U.S. states with more-restrictive policies fared no better, on average, than states with less-restrictive policies. There’s still no convincing evidence that masks provided any significant benefits. When case rates throughout the pandemic are plotted on a graph, the trajectory in states with mask mandates is virtually identical to the trajectory in states without mandates. (The states without mandates actually had slightly fewer Covid deaths per capita.) International comparisons yield similar results. A Johns Hopkins University meta-analysis of studies around the world concluded that lockdown and mask restrictions have had “little to no effect on COVID-19 mortality.”
Florida and Sweden were accused of deadly folly for keeping schools and businesses open without masks, but their policies have been vindicated. In Florida the cumulative age-adjusted rate of Covid mortality is below the national average, and the rate of excess mortality is lower than in California, which endured one of the nation’s strictest lockdowns and worst spikes in unemployment. Sweden’s cumulative rate of excess mortality is one of the lowest in the world, and there’s one particularly dismal difference between it and the rest of Europe as well as America: the number of younger adults who died not from Covid but from the effects of lockdowns.
So the positive effects of the Covid mitigation strategy are hard to discern. The negative effects are starkly visible:
Even in 2020, Sweden’s worst year of the pandemic, the mortality rate remained normal among Swedes under 70. Meanwhile, the death rate surged among younger adults in the U.S., and a majority of them died from causes other than Covid. In Sweden, there have been no excess deaths from non-Covid causes during the pandemic, but in the U.S. there have been more than 170,000 of these excess deaths.
No one knows exactly how many of those deaths were caused by lockdowns, but the social disruptions, isolation, inactivity and economic havoc clearly exacted a toll. Medical treatments and screenings were delayed, and there were sharp increases in the rates of depression, anxiety, obesity, diabetes, fatal strokes and heart disease, and fatal abuse of alcohol and drugs.
As Mr. Tierney also recounts, the futility of the Fauxi-Walensky strategy was foreseen. A pre-Covid study by one of the world’s premier epidemiologists and his colleagues “considered an array of proposed measures to deal with a virus as deadly as the 1918 Spanish flu” and concluded “that communities faced with epidemics or other adverse events respond best and with the least anxiety when the normal social functioning of the community is least disrupted”.
This advice was subsequently heeded in the pre-Covid pandemic plans prepared by the CDC and other public-health agencies. The WHO’s review of the scientific literature concluded that there was “no evidence” that universal masking “is effective in reducing transmission.” The CDC’s pre-2020 planning scenarios didn’t recommend universal masking or extended school and business closures even during a pandemic as severe as the 1918 Spanish flu. Neither did the U.K.’s 2011 plan, which urged “those who are well to carry on with their normal daily lives” and flatly declared, “It will not be possible to halt the spread of a new pandemic influenza virus, and it would be a waste of public health resources and capacity to attempt to do so.”

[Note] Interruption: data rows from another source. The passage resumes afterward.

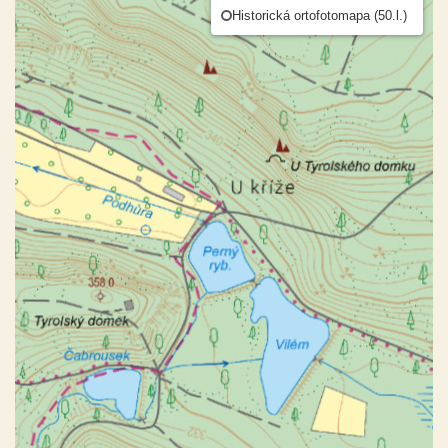
Historická ortofotomapa (50.l.)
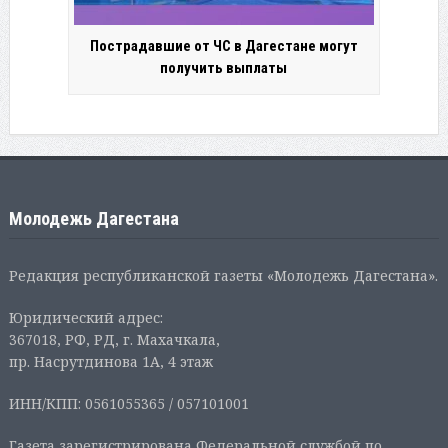
Пострадавшие от ЧС в Дагестане могут
получить выплаты
Молодежь Дагестана
Редакция республиканской газеты «Молодежь Дагестана».
Юридический адрес:
367018, РФ, РД, г. Махачкала,
пр. Насрутдинова 1А, 4 этаж
ИНН/КПП: 0561055365 / 057101001
Газета зарегистрирована Федеральной службой по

But when the moment of decision came in March 2020, the plans were thrown out the window. Panicked by computer models “that proved to be absurdly wrong”, the “experts” chose the tactics that had failed before. Deployed against Covid, they failed again. And therefore the experts look forward to giving them another try the next time that a virus races out of control.
“When will they ever learn? When will they ever learn?”
Addendum: Belatedly, I see that Mr. Tierney has covered much of this ground in a non-paywalled City Journal essay.